The point here is that it seems to be pretty much the one and only device for building tension – the threat of violence. Even when the tension is not about violence itself, in that moment, it’s about something happening that might lead to violence at some future point. And that’s kinda bad. There are far more LARPs where the key feature is violence, rather than love or sex, and that’s a whole can of worms in itself, that I’ll save for a future post – this is a topic I’d like to come back to.
I’ve (more or less) done this one, pretty much by accident as it happens, in Testament, a game where the only violence that ever occurred was NPC-on-NPC. That said, I’m not sure it worked, but I think there were a lot of things going on with that game…
Actually, now I think of it, while I wouldn’t claim to have done it in Restitution, it’s notable that absolutely none of the NPCs had an agenda that revolved around wanting to hurt or do violence to anyone. Some of them did wind up forced into it, but none of them wanted it. I suspect that will continue to do for my purposes – I tend to think an NPC whose agenda is actually to do violence is somewhere between stupid and dull. But overall, I’m not ready to remove “superficial action” from the toolbox just yet, particularly as the current front-runner idea for the setting for the next game is the aftermath of a war. It would feel thematically inconsistent to remove that kind of threat from this one.
But I think I’d quite like to run a short game at some point where violence is specifically off the table as a device.
7. LARP inspired by tabletop role-playing games are not accepted.
Yeah, look, just no. I like pulpy supernatural games. I may not be running a game entirely as per any published tabletop rulebooks, but I like them, and it would be disingenuous to claim I’m not inspired by them. I get why the rule is on the manifesto – it’s about breaking the form out of it’s constraints, but honestly I think 15 years on those constraints have been well broken, and I’m OK with running what I like.
8. No object shall be used to represent another object.

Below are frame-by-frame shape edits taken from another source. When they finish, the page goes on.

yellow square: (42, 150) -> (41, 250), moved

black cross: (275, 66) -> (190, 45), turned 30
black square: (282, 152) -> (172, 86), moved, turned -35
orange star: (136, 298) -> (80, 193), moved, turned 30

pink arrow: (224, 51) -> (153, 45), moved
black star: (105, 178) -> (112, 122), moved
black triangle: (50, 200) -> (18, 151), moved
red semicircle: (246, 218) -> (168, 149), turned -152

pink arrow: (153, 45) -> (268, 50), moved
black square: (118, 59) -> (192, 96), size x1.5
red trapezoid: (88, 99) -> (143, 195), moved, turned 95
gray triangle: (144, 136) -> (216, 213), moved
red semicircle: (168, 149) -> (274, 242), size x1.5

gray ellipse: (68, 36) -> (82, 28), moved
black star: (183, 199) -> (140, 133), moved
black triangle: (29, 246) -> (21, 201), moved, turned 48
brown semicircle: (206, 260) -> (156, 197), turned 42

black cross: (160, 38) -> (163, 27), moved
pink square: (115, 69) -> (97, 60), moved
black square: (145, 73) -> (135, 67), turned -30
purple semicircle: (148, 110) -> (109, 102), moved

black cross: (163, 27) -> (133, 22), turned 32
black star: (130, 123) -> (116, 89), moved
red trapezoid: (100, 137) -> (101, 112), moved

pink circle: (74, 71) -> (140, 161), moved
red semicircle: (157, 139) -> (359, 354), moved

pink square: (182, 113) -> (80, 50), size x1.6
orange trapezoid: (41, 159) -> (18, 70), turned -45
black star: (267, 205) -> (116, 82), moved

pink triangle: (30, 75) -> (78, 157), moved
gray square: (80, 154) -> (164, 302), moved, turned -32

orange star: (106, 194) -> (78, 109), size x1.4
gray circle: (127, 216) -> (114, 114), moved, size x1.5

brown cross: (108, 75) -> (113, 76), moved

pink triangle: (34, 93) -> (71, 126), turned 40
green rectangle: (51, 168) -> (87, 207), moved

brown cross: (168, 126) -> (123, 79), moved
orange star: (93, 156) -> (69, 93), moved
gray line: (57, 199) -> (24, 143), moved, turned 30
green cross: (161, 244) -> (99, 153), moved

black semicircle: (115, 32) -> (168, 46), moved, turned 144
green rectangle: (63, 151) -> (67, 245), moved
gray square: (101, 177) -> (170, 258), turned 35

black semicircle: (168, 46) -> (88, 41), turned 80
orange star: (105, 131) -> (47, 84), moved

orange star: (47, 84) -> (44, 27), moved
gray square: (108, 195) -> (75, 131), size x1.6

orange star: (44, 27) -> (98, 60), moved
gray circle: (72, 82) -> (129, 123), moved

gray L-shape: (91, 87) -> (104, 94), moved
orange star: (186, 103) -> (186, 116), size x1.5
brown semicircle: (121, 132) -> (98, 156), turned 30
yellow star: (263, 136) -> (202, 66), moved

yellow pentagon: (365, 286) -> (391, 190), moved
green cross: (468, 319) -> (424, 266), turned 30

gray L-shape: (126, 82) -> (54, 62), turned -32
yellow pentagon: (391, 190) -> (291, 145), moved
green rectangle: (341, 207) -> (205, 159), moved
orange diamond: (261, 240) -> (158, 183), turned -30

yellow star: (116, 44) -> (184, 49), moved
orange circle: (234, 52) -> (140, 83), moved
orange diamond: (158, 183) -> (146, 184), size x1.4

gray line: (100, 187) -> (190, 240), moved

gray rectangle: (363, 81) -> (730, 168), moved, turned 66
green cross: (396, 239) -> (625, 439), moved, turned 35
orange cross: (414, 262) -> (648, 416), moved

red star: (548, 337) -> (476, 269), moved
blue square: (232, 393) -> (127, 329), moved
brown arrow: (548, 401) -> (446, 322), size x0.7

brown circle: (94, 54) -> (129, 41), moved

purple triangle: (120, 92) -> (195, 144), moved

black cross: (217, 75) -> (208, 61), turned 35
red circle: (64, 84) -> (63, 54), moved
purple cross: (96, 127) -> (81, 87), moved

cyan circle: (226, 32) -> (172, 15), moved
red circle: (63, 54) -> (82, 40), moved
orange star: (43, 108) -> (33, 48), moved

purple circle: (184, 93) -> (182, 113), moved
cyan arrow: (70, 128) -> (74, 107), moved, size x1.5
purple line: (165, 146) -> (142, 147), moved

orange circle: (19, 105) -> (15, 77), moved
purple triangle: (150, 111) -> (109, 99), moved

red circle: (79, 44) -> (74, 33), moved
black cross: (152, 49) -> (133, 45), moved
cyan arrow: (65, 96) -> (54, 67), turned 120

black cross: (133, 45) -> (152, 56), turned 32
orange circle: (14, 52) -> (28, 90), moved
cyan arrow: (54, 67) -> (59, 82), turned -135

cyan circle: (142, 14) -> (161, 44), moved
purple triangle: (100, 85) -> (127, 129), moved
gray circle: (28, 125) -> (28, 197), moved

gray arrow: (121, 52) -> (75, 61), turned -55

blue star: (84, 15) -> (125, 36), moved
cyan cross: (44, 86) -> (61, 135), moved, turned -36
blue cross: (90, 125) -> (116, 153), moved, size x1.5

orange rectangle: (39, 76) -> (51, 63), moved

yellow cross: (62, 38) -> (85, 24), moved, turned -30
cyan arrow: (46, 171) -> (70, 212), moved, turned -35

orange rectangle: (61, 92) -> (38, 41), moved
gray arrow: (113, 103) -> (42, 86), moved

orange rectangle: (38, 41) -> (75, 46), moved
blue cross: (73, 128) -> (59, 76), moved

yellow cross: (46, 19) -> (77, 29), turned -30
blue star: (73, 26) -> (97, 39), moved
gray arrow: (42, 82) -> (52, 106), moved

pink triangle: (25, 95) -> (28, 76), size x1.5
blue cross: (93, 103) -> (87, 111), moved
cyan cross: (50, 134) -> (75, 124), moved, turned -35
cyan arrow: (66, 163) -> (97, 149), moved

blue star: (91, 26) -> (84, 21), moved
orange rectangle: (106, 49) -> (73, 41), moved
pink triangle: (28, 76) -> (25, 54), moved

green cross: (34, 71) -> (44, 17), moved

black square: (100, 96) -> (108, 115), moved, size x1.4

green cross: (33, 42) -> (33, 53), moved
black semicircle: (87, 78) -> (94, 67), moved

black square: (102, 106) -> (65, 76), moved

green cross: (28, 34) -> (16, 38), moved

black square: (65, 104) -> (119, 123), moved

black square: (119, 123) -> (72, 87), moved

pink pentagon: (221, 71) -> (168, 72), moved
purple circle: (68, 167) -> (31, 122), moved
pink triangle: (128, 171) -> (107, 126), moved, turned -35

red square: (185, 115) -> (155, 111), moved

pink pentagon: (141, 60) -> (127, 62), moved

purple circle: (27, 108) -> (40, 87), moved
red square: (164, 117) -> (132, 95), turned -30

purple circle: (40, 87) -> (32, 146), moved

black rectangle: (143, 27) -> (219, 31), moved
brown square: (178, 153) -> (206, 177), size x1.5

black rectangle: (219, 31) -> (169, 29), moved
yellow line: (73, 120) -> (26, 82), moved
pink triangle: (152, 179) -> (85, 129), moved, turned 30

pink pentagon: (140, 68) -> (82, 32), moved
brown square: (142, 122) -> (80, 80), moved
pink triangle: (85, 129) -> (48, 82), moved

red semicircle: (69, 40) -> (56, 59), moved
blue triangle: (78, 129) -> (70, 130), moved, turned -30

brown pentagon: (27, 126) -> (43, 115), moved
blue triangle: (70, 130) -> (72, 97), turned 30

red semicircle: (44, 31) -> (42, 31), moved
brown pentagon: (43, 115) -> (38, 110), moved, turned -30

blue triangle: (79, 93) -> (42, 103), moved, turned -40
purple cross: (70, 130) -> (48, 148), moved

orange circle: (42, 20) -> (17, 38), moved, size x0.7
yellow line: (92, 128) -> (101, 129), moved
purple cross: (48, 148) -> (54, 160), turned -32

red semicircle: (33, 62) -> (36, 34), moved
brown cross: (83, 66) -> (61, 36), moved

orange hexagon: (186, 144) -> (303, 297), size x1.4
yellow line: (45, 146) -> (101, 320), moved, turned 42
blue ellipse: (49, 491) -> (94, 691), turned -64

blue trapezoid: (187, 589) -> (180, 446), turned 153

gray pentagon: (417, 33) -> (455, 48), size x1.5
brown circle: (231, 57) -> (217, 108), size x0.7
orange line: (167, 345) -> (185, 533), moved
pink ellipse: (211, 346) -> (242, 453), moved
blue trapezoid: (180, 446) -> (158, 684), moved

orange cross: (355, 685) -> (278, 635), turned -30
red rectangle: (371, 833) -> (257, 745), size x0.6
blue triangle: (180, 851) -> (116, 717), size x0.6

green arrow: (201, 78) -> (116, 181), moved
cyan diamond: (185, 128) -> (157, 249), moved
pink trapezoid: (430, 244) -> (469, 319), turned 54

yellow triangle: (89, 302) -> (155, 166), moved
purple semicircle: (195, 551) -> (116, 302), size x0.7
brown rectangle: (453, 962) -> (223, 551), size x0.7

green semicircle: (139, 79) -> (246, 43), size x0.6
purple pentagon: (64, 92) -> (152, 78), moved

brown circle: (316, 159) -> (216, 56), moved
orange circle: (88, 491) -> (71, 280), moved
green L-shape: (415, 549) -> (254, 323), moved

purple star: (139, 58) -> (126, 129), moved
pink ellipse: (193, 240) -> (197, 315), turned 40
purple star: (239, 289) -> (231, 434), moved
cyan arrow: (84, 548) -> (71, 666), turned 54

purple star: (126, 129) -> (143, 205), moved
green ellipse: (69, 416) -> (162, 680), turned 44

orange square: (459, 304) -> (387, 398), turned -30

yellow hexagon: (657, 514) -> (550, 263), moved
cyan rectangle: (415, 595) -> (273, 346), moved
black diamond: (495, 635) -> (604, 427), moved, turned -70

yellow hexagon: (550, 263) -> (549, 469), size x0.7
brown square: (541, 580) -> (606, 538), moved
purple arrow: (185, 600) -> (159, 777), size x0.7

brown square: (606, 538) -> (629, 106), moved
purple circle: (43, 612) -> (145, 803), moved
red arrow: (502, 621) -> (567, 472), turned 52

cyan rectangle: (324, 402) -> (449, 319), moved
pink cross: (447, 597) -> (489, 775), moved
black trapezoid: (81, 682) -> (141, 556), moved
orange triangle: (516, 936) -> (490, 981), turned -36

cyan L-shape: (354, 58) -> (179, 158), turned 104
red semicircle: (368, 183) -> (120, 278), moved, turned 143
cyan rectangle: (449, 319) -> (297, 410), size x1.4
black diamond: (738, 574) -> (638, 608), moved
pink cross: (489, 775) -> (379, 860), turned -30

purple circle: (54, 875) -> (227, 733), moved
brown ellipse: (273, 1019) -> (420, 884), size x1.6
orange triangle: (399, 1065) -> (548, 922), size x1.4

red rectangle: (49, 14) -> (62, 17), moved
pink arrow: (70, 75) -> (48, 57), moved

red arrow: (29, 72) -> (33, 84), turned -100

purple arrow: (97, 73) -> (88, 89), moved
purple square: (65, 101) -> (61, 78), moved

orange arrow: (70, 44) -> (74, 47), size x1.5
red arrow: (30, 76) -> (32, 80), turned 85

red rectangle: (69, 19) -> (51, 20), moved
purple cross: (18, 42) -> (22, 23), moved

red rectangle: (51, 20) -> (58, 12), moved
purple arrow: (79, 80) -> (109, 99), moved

This is a lot easier to do if you’re running one offs, with no violence or supernatural elements. That said: the players in my games do pretty well for creating props, and I love them for it. But as I keep saying, “doesn’t suit the kind of games I run”. While many characters are unarmed, some of my players like to arm their characters (and as I said above, I don’t think I’ll be banning it), and I’m not having real weapons in my time in, thanks. I’ll take foam representations, thanks. That said, I m usually pretty strict on the idea that the representative object must solidly resemble the item it’s representing, unless that’s totally physically impossible.
Key ideas to consider for the next game:
- Er, not a lot, I don’t think. It feels a bit like these posts are starting to degenerate into me justifying why I can’t run a Dogma 99 LARP, which wasn’t the plan, but there we are. This set, though, do make me interested in running some one-offs with some or all of these rules, particularly the absolute prohibition on violence or threat of as a dramatic device. I really do think that’s strong. Just not for the next game.